Turning to safety, we know that selinexor can cause cytopenias, nausea, and fatigue, and these were the principal differences observed between the treatment groups. There were no unexpected adverse events. As I mentioned earlier, rates of leukemic transformation were balanced between both arms.
So overall, this is a frontline combination study in JAK inhibitor–naïve myelofibrosis demonstrating that selinexor plus ruxolitinib produces rapid, deep, and sustained spleen volume reductions, with significantly more patients achieving SVR35. This was associated with an overall survival benefit, with a hazard ratio of 0.43. Symptom improvement was maintained, and the safety profile was manageable and consistent with the known safety profiles of both agents.

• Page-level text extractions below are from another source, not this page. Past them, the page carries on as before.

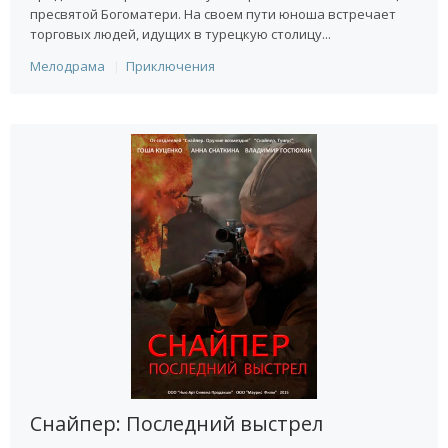
пресвятой Богоматери. На своем пути юноша встречает
торговых людей, идущих в турецкую столицу...
Мелодрама
Приключения
Снайпер: Последний выстрел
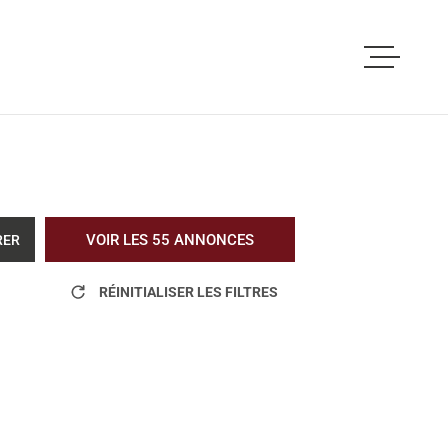
ACCUEIL
ACHETER
LOUER
VOIR LES
55
ANNONCES
RER
VOUS ETES PRO
RÉINITIALISER LES FILTRES
NOS REALISATI
BLOG
L'AGENCE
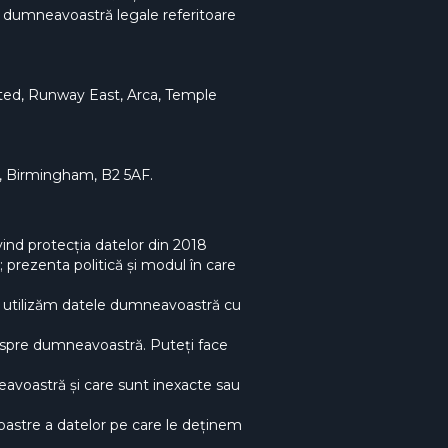
le dumneavoastră legale referitoare
mited, Runway East, Arca, Temple
, Birmingham, B2 5AF.
ind protecția datelor din 2018
 prezenta politică și modul în care
 și utilizăm datele dumneavoastră cu
 despre dumneavoastră. Puteți face
eavoastră și care sunt inexacte sau
noastre a datelor pe care le deținem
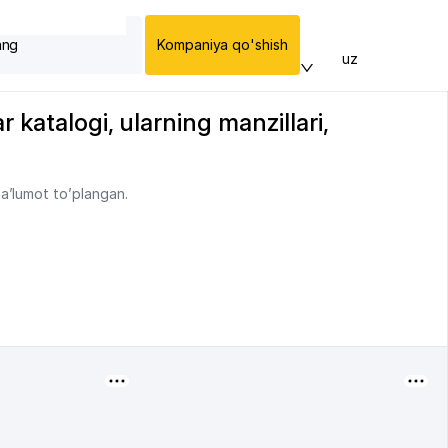
ang
Kompaniya qo'shish
uz
 katalogi, ularning manzillari,
a’lumot to’plangan.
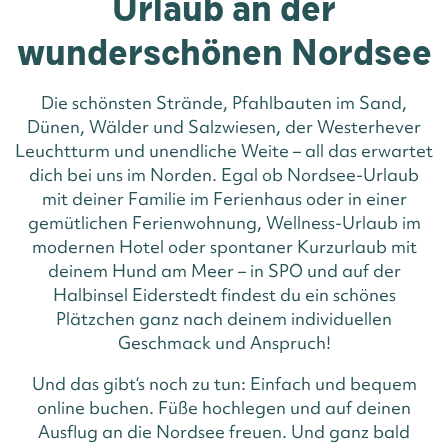
Urlaub an der
wunderschönen Nordsee
Die schönsten Strände, Pfahlbauten im Sand,
Dünen, Wälder und Salzwiesen, der Westerhever
Leuchtturm und unendliche Weite – all das erwartet
dich bei uns im Norden. Egal ob Nordsee-Urlaub
mit deiner Familie im Ferienhaus oder in einer
gemütlichen Ferienwohnung, Wellness-Urlaub im
modernen Hotel oder spontaner Kurzurlaub mit
deinem Hund am Meer – in SPO und auf der
Halbinsel Eiderstedt findest du ein schönes
Plätzchen ganz nach deinem individuellen
Geschmack und Anspruch!
Und das gibt‘s noch zu tun: Einfach und bequem
online buchen. Füße hochlegen und auf deinen
Ausflug an die Nordsee freuen. Und ganz bald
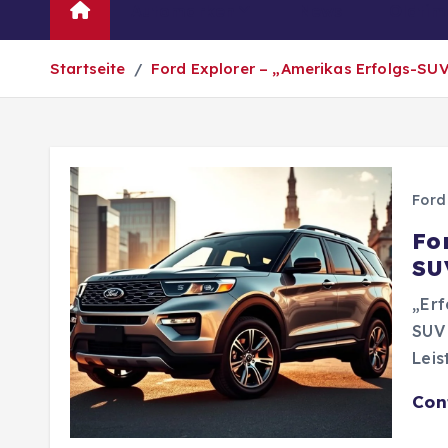
Automarken
News
Oldtim
Startseite
Ford Explorer – „Amerikas Erfolgs-SUV 
Ford
Fo
SU
„Erf
SUV 
Leis
Con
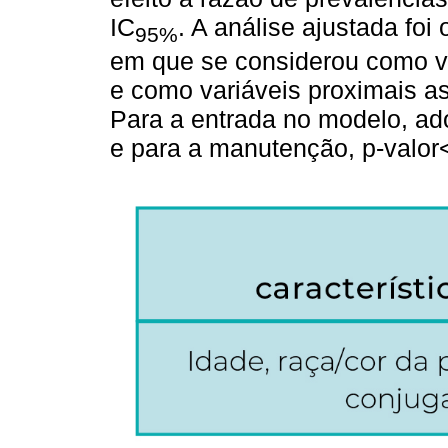
IC
. A análise ajustada foi
95%
em que se considerou como va
e como variáveis proximais as
Para a entrada no modelo, ado
e para a manutenção, p-valor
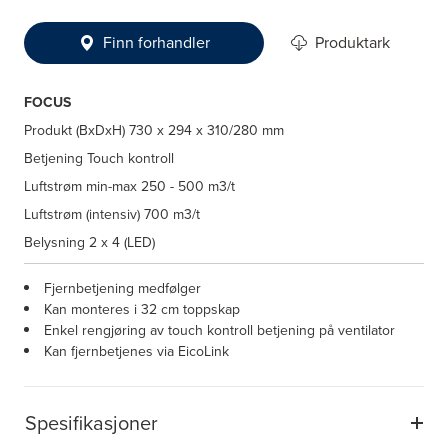
Finn forhandler
Produktark
FOCUS
Produkt (BxDxH)
730 x 294 x 310/280 mm
Betjening
Touch kontroll
Luftstrøm min-max
250 - 500 m3/t
Luftstrøm (intensiv)
700 m3/t
Belysning
2 x 4 (LED)
Fjernbetjening medfølger
Kan monteres i 32 cm toppskap
Enkel rengjøring av touch kontroll betjening på ventilator
Kan fjernbetjenes via EicoLink
Spesifikasjoner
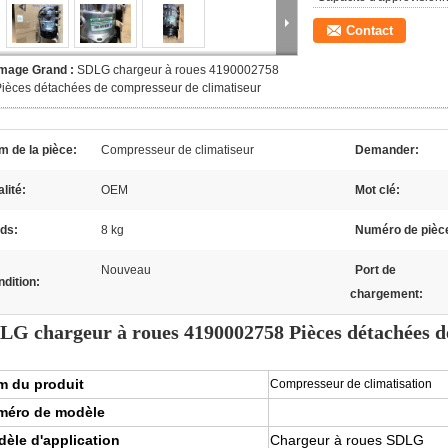
Contact
Image Grand :
SDLG chargeur à roues 4190002758
ièces détachées de compresseur de climatiseur
 de la pièce:
Compresseur de climatiseur
Demander:
lité:
OEM
Mot clé:
ds:
8 kg
Numéro de pièc
Nouveau
Port de
dition:
chargement:
LG chargeur à roues 4190002758 Pièces détachées d
 du produit
Compresseur de climatisation
méro de modèle
èle d'application
Chargeur à roues SDLG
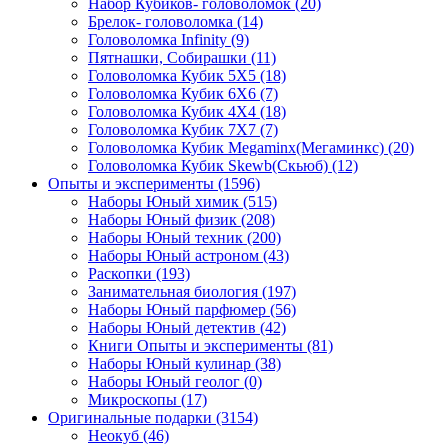
Набор Кубиков- головоломок
(20)
Брелок- головоломка
(14)
Головоломка Infinity
(9)
Пятнашки, Собирашки
(11)
Головоломка Кубик 5Х5
(18)
Головоломка Кубик 6Х6
(7)
Головоломка Кубик 4Х4
(18)
Головоломка Кубик 7Х7
(7)
Головоломка Кубик Megaminx(Мегаминкс)
(20)
Головоломка Кубик Skewb(Скьюб)
(12)
Опыты и эксперименты
(1596)
Наборы Юный химик
(515)
Наборы Юный физик
(208)
Наборы Юный техник
(200)
Наборы Юный астроном
(43)
Раскопки
(193)
Занимательная биология
(197)
Наборы Юный парфюмер
(56)
Наборы Юный детектив
(42)
Книги Опыты и эксперименты
(81)
Наборы Юный кулинар
(38)
Наборы Юный геолог
(0)
Микроскопы
(17)
Оригинальные подарки
(3154)
Неокуб
(46)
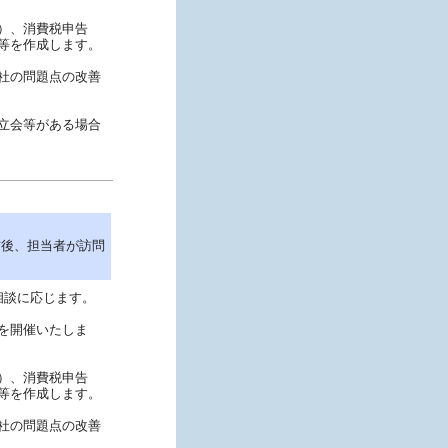
）、消費税申告
等を作成します。
社の問題点の改善
立会等がある場合
信後、担当者が訪問
相談に応じます。
を開催いたしま
）、消費税申告
等を作成します。
社の問題点の改善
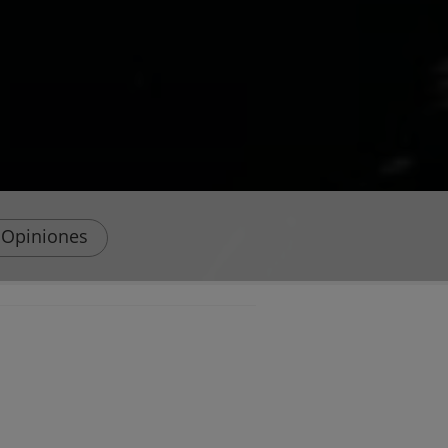
Opiniones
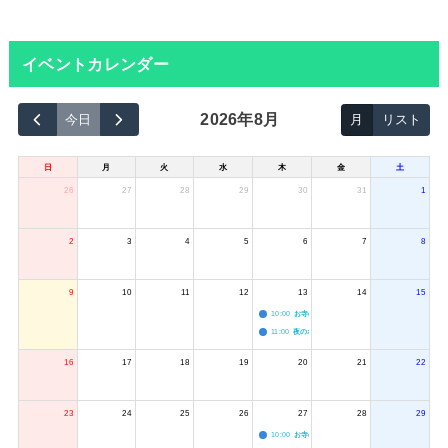
イベントカレンダー
2026年8月
今日
月
リスト
日
月
火
水
木
金
土
26
27
28
29
30
31
1
2
3
4
5
6
7
8
9
10
11
12
13
14
15
10:00
お寺のジャグリング教室
11:00
夜のボードゲーム会
16
17
18
19
20
21
22
23
24
25
26
27
28
29
10:00
お寺のジャグリング教室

Finally, I think it is important to acknowledge all of the patients who participated in this study. They have made a major contribution to advancing research in myelofibrosis. I'd also like to thank all of the investigators and study teams involved. And please look out for the full manuscript, which is now available online in the Journal of Clinical Oncology.
Source:
Harrison C, Al-Ali HK, Gutierrez VC, et al. Selinexor plus ruxolitinib in janus kinase inhibitor-naive myelofibrosis: Phase 3 SENTRY trial. Presented at EHA 2026 Congress; June 11-14, 2026; Stockholm, Sweden. LB5002.